Addressing Richard Sackler directly, Fitzgerald called him a “parasite” and a “scourge to humanity.”

The unusual court-supervised hearing was part of the settlement under which the Sackler family will pay up to $6 billion to address damage linked to the opioid crisis.

The deal grants Sackler family members immunity from future claims in civil court but does not affect potential criminal cases against them.

The agreement requires the family to pay $5.5 billion plus another $500 million following the sale of international operations.

The opioid addiction crisis has caused more than 500,000 overdose deaths in the United States over the past 20 years.

Purdue and other opioid makers have been accused of encouraging free-wheeling prescription of their products through aggressive marketing tactics while hiding how addictive the drugs are.

Scotti Madison, whose son Trent was addicted to Oxycontin and died in 2013 at the age of 22, told the Sacklers that his own mother and his sister were killed by a drunk driver when he was 10 years old.

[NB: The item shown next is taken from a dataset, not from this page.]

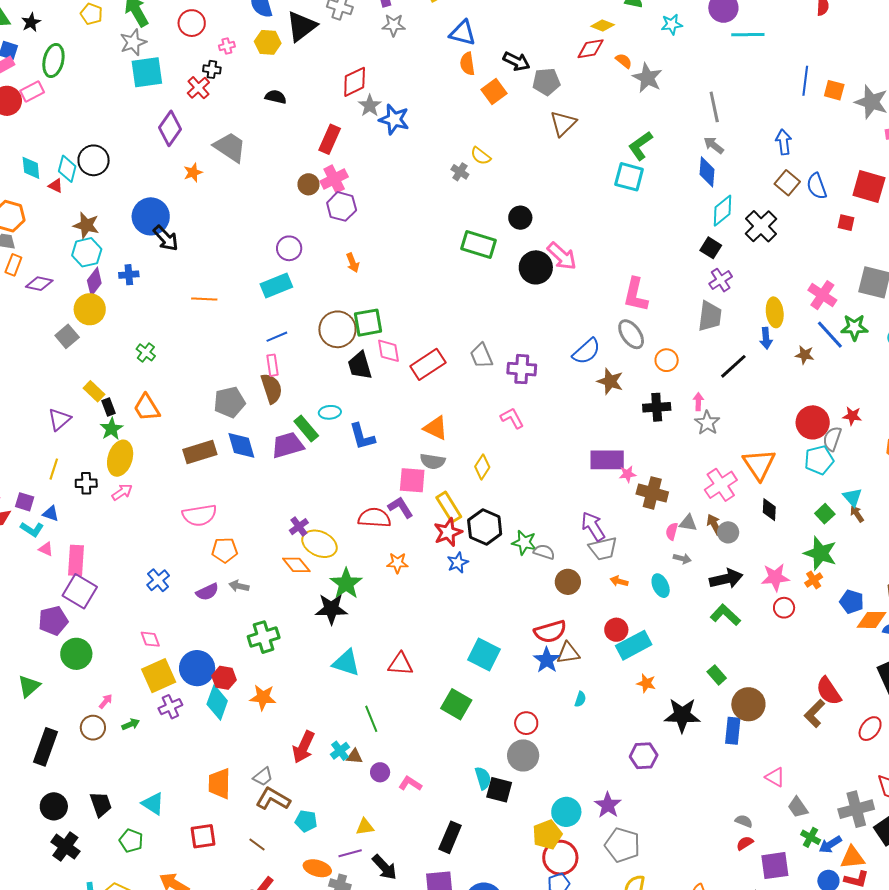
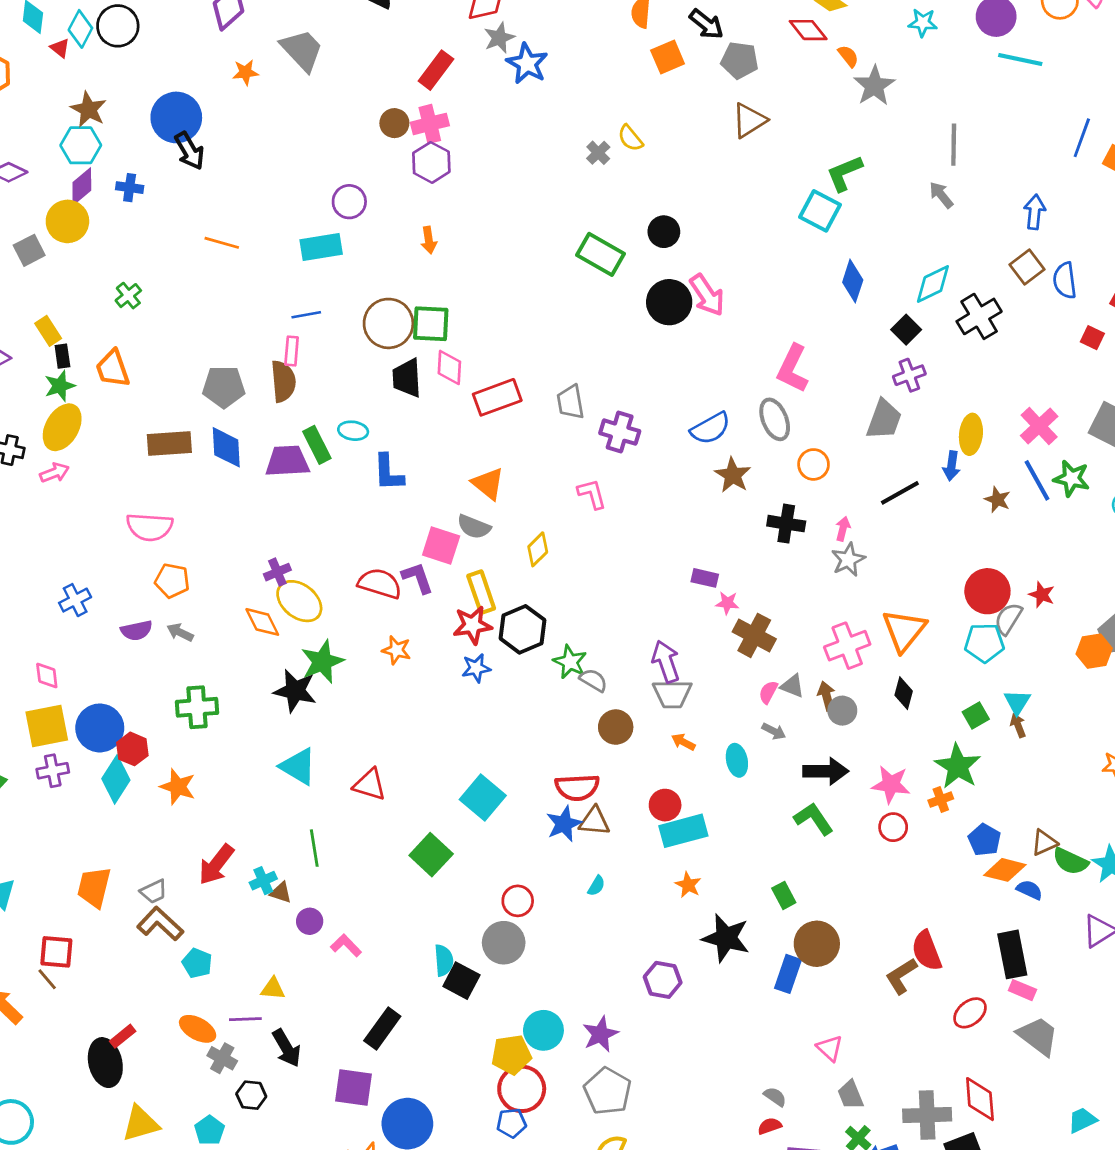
red diamond: (591, 49) -> (808, 30), turned 48
blue diamond: (707, 172) -> (853, 281), moved
purple rectangle: (607, 460) -> (705, 578), size x0.6
brown line: (257, 845) -> (47, 979), moved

“This man suffered from the disease of alcoholism, he couldn’t stop drinking,” Madison said of the driver of the car that killed his mother and sister.

“You on the other hand, your disease was greed and you wouldn’t stop making money even when you did something that was morally dreadful.”

More than two dozen people addressed the Sacklers during the hearing, which lasted more than two hours.